Kernel thread scheduling
Jeff.Haran at citrix.com
Thu Apr 16 13:34:41 EDT 2015
> -----Original Message-----
> From: kernelnewbies-bounces at kernelnewbies.org [mailto:kernelnewbies-
> bounces at kernelnewbies.org] On Behalf Of Ruben Safir
> Sent: Thursday, April 16, 2015 10:09 AM
> To: kernelnewbies at kernelnewbies.org
> Subject: Re: Kernel thread scheduling
> On 04/16/2015 12:31 PM, Jeff Haran wrote:
> >> From: kernelnewbies-bounces at kernelnewbies.org
> [mailto:kernelnewbies-bounces at kernelnewbies.org] On Behalf Of Mark P
> >> Sent: Thursday, April 16, 2015 8:12 AM
> >> To: Ruben Safir
> >> Cc: nick; kernelnewbies at kernelnewbies.org
> >> Subject: Re: Kernel thread scheduling
> >> I find that the free electrons LXR has the best search capabilities:
> >> http://lxr.free-electrons.com/source/include/linux/rbtree.h#L35
> >> -M
> > Those interested in kernel source browsers might want to check out the
> code browser available at https://scan.coverity.com.
> > Coverity does static code analysis and sells a product to do so, but they do
> regular scans of popular open source projects. Most of their focus is on
> finding and reporting defects, but the code browser they have created to do
> so is far beyond anything else I've found out there. Getting to it is a little
> awkward, you first need to sign up for an account (I got mine for free), then
> browse to the linux kernel project and select a defect to get into the
> browser. But once there, click the folder icon at the top left of the code
> window and select a source file. All of function names, variable names,
> structure names and structure field names are hyperlinks.

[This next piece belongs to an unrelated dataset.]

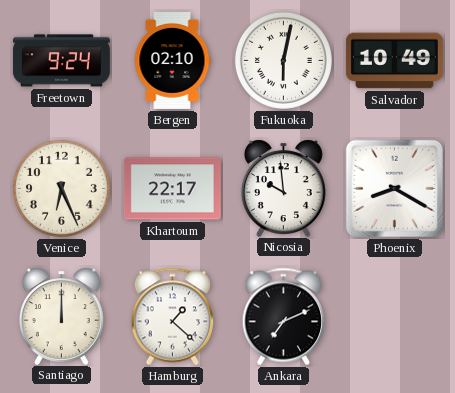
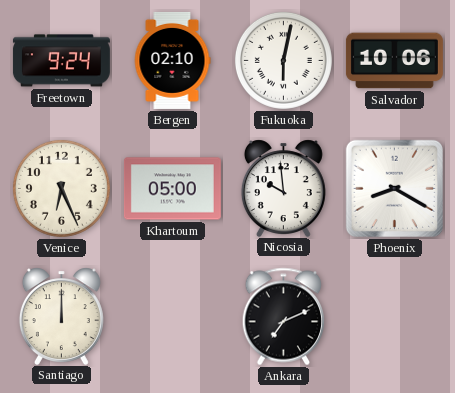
Salvador: 10:49 -> 10:06
Khartoum: 22:17 -> 05:00
Hamburg: 1:22 -> none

Left click on one of
> them, click the little down arrow and select from the menu to list definitions,
> references, etc.
> > You do need to find a reference to the token in question using some other
> browser like LXR, Coverity's doesn't seem to have a search button for that,
> but once located the cross-referencing provided is better than what I've
> seen in other text matching browsers like LXR, cscope, etc. It's particular
> good when you are trying to understand how a given field of a structure is
> used. Say you want to find out how a structure field named "lock" in some
> structure named "foo" is referenced. Find the definition of struct foo, click on
> the lock field and list references. It will show all the references to struct foo's
> lock but NOT show the thousands of references to all of the other fields
> named "lock" in other structures. That is something no other browser does,
> at least none that I am aware of.
> > Jeff Haran
> Is it free software? Can I download it?
The web site is free to use. The code that runs it is proprietary.
> How is it better than grep and sed?
> Does it work better than ctags?
Grep, sed, ctags, cscope, etc. can only find references based on text matches. C allows duplicate field names across structure definitions. When using text based browsers to look for references to C structure field names on a large project like linux such searches yield lots of false positives, thousands of them in some cases. Coverity's browser on the other hand seems to understand C syntax. When looking for references so say struct foo's lock field, it won't show you references to struct bar's lock field. Other tools can't tell the difference.
> How can I get it to ingrate with vim?
You can't so far as I know.
> First off, if it is not available as free Software, then I won't use it.
That is of course your choice to make. Others may come to different conclusions. I use www.google.com on a regular basis even though I can't download it.